Cuando
terminé la primaria, me acosté y estuve dos días en la cama mientras mis
padres, tíos y primos recogían las aceitunas.
Me
echaron en cara que era una grandísima vaga, que debía combatir a la holgazana,
buena para nada, que había dentro de mí. Protesté. Había logrado aprobar con
buenas notas todas mis asignaturas y tenía derecho a que se me pegasen las
sábanas.
No
tienes más iniciativa que la de un tronco, reprochaba mi madre. Mi padre
meneaba la cabeza. Para los dos la vida había sido dura. Trabajo, deudas,
enfermedades. Ambos ambicionaban que el día de mañana me convirtiera en
presidenta del país o en una próspera mujer de negocios o en una famosa
cirujana.

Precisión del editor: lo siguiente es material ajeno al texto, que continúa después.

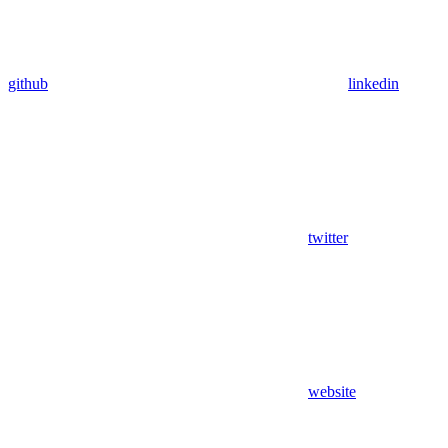
github
linkedin
twitter
website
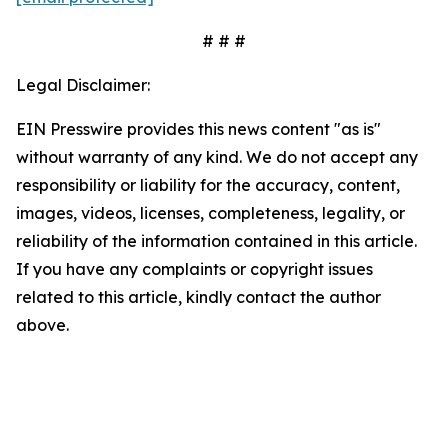
# # #
Legal Disclaimer:
EIN Presswire provides this news content "as is"
without warranty of any kind. We do not accept any
responsibility or liability for the accuracy, content,
images, videos, licenses, completeness, legality, or
reliability of the information contained in this article.
If you have any complaints or copyright issues
related to this article, kindly contact the author
above.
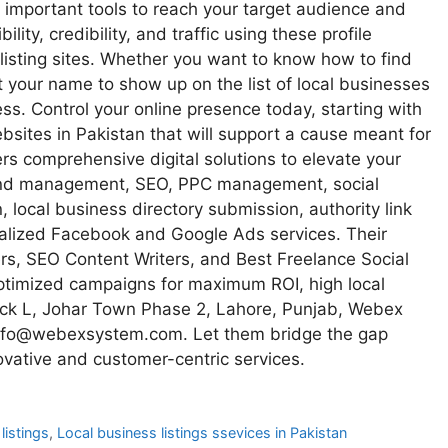
 important tools to reach your target audience and
lity, credibility, and traffic using these profile
listing sites. Whether you want to know how to find
t your name to show up on the list of local businesses
. Control your online presence today, starting with
ebsites in Pakistan that will support a cause meant for
s comprehensive digital solutions to elevate your
 and management, SEO, PPC management, social
local business directory submission, authority link
alized Facebook and Google Ads services. Their
s, SEO Content Writers, and Best Freelance Social
ptimized campaigns for maximum ROI, high local
 Block L, Johar Town Phase 2, Lahore, Punjab, Webex
info@webexsystem.com. Let them bridge the gap
ovative and customer-centric services.
listings
,
Local business listings ssevices in Pakistan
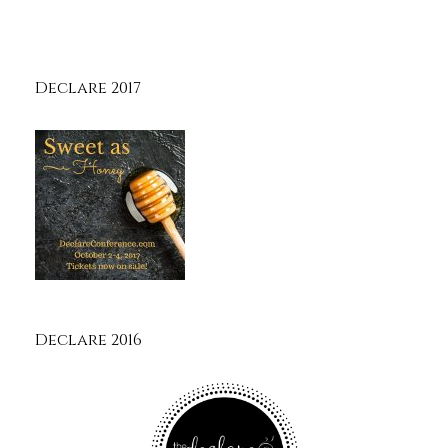
Declare 2017
Declare 2016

Hacia adelante y hacia arriba era el rumbo que aspiraban para mí.
Comencé
a rumiar grandes venganzas. Mi vida era mía.
Todo
era motivo de regaño, como aquel fin de semana cuando ocurrió lo de Peluche, mi
gato. Tenía tanto pelo y tan blanco que lo tomé en brazos y lo esquilé como una
oveja. Ahora no se separa de mi madre y los dos me miran y me gruñen. Parecen
mellizos porque los dos están calvos, aunque mi madre lo disimula con una
peluca. Yo no tuve nada que ver. Fue la quimio.
La
familia se fue a la almazara para extraerle el aceite a las aceitunas. Aburrida
me puse a jugar con una cuchilla de afeitar. Uno de mis primos preguntó dónde
estaba el trozo que le faltaba, contesté que me lo había tragado y el muy tonto
me creyó. Me llevaron al Hospital. Mis padres regresaron de inmediato. Les oí
decir que no sabían qué hacer conmigo.